P.M. Linares1, A. Algaba2, M.E. Fernández-Contreras1, I. Guerra2, M. Chaparro1, J.L. Rodríguez-Agulló2, J.P. Gisbert1, F. Bermejo2

1La Princesa University Hospital, Madrid, Spain; 2Fuenlabrada University Hospital, Fuenlabrada, Spain

Aim: To correlate angio- and lymphangiogenic factor (ALF) levels, in serum and colonic mucosa culture supernatant (MCS) with the behaviour, treatment, APR and clinical activity in patients with IBD.

Methods: Case–control study in 81 patients (21 healthy volunteers, 30 ulcerative colitis (UC) and 30 Crohn's disease (CD)). The extension and behaviour of the IBD were determined by the Montreal classification. Disease activity was assessed by CDAI (CD) and Truelove-Witts (UC) indexes. The APR were determined by leukocytes, platelet count, haemoglobin, C-reactive protein (CRP) and granulocyte sedimentation velocity (GSV) levels. The ALF concentrations in serum and MCS were determined by ELISA assay.

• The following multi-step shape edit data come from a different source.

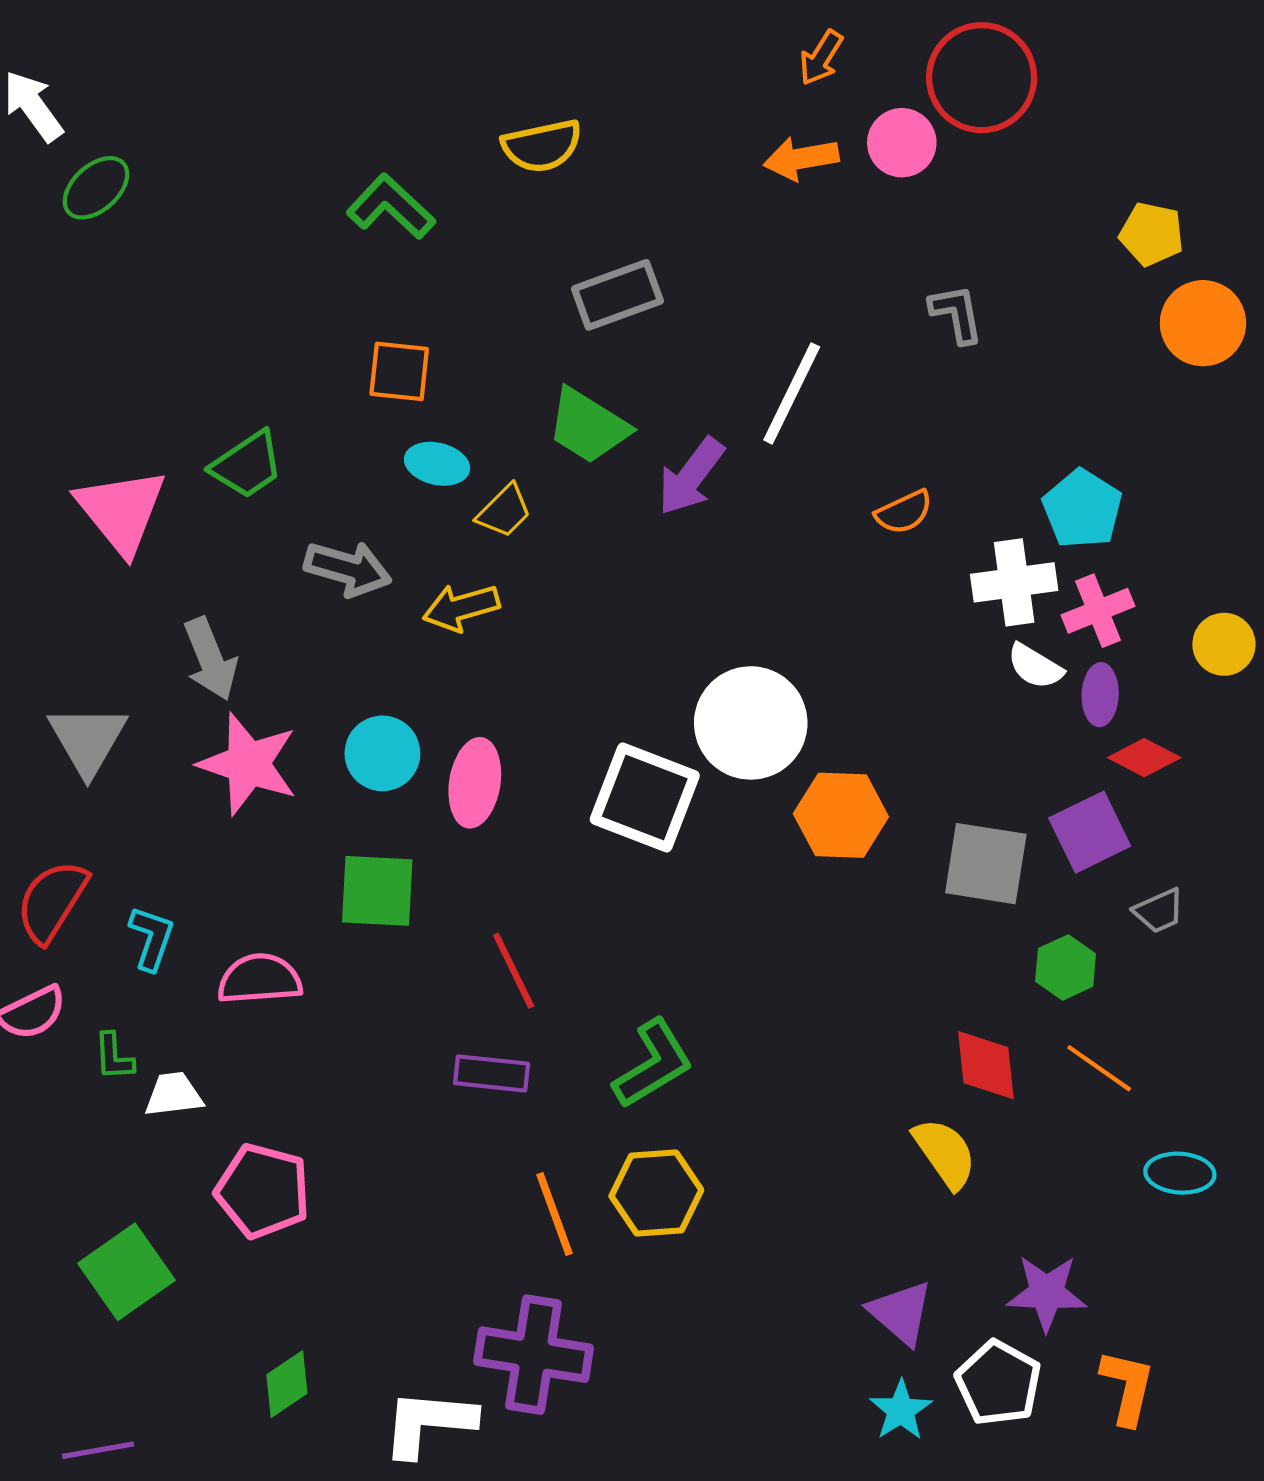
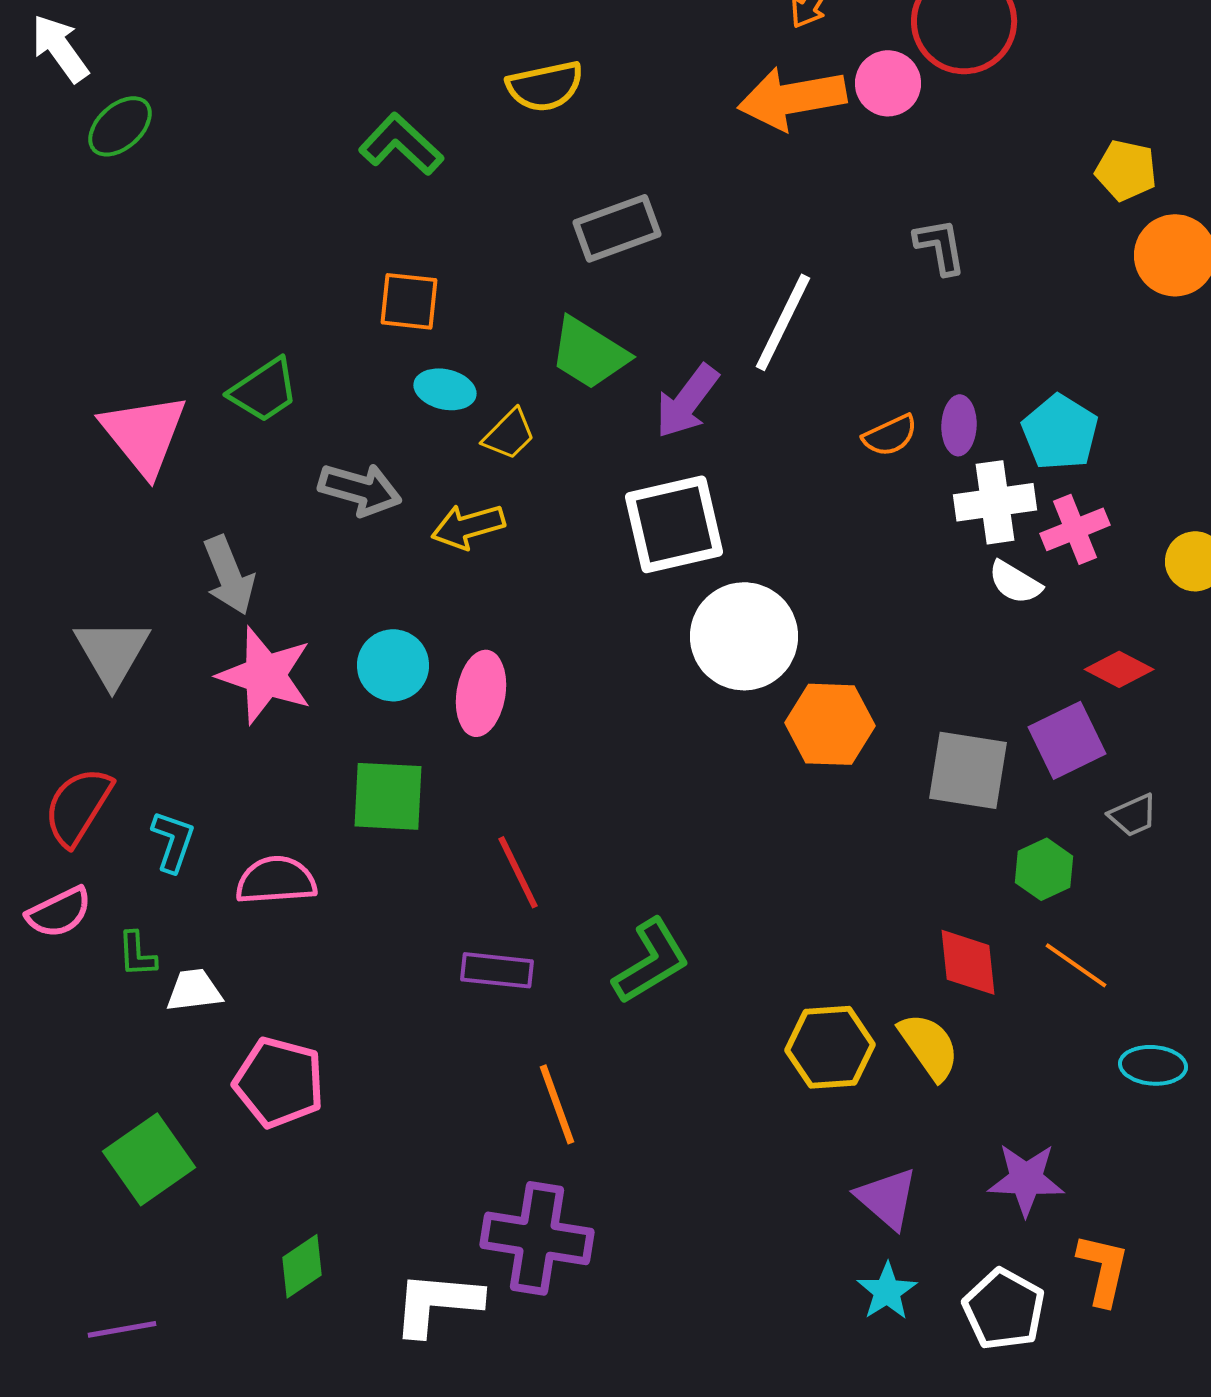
orange arrow: (801, 158) -> (792, 98), size x1.5
purple ellipse: (1100, 695) -> (959, 425), moved
white square: (645, 797) -> (674, 524), moved, turned -34
yellow hexagon: (656, 1193) -> (830, 1047), moved
white pentagon: (998, 1383) -> (1004, 1309), moved

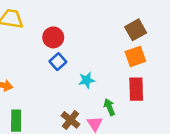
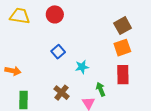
red circle: (53, 37) -> (55, 14), moved
brown cross: (71, 120) -> (62, 93), moved

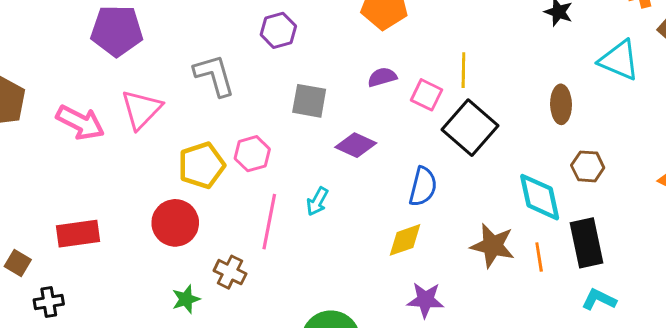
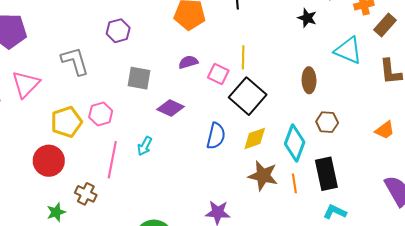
cyan diamond: (540, 197) -> (295, 143), turned 33
yellow diamond: (405, 240) -> (255, 138), moved

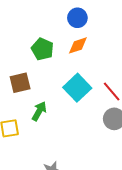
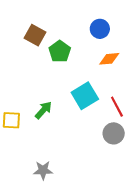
orange diamond: (78, 45) -> (109, 59), moved
brown square: (20, 83) -> (35, 35), moved, turned 30

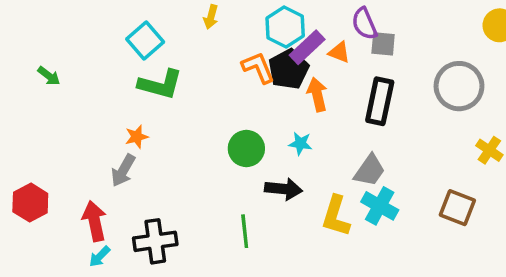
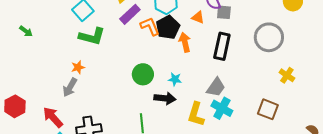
purple rectangle: (307, 47) -> (130, 14), moved
cyan star: (300, 143) -> (175, 79), moved
red arrow: (94, 221) -> (53, 117), turned -30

Results: Mean age of patients was 42±11 years, 58% women. The mean disease duration was 10±8 years. 87% of the patients were under IBD treatment: 50% mesalazine, 39% azathioprine/mercaptopurine, 19% infliximab/adalimumab, 14% classic corticoids and 2% budesonide/metrotexate. 76% of patients with UC had distal colitis, 17% pancolitis and 7% proctitis. 43% of the patients with CD had ileocolonic location, 30% colonic and 23% ileal location. According to the CDAI index, 59% of the patients with CD did not have activity, 22% had mild flare and 19% moderate flare. For the UC patients, following the Truelove-Witts index, 67% had no activity, 30% mild activity and 3% moderate activity.

There were significant correlations between CDAI and VEGFA, D, PlGF, Ang2, Ang1 and Tie2 in MSC, and between Truelove-Witts index and Ang2, Tie2 in serum and Ang2, Tie2 and PlGF in MCS concentrations. Among the APR, significant correlations were found between: CRP, PLGF and Ang1 in serum and PlGF and Tie2 in MCS. Leukocytes correlated significantly with VEGFA, C and Ang1 in serum and VEGFA in MCS. There were also significant correlations between haemoglobin and VEGFR1 and between platelets and VEGFA, C, Ang1 and PlGF in serum, and Ang1 and Ang2 in MSC.

Significant differences in the VEGFC, Ang2 and Tie2 serum and VEGFA, D, R2, R3 and PlGF in MCS concentrations were observed with respect to the treatment with mesalazine, budesonide, corticosteroids and azathioprine (p < 0.05). Levels of PlGF, Ang1 and Ang2 in MCS are significantly higher when levels of CRP, haemoglobin and platelets were above the normal ranges. There were no significant differences depending on the GSV, leukocytes, disease extension, smoking habit, extra intestinal manifestations and time from diagnosis.

Conclusions:

  • Angio- and lymphangiogenic factors in MCS are altered with the clinical activity of the IBD and with the treatment administered, and therefore could be appropriate markers for disease prognosis.
  • PlGF, Ang1 and Ang2 concentrations in MCS are higher in patients with increased APR (CRP, haemoglobin and platelets).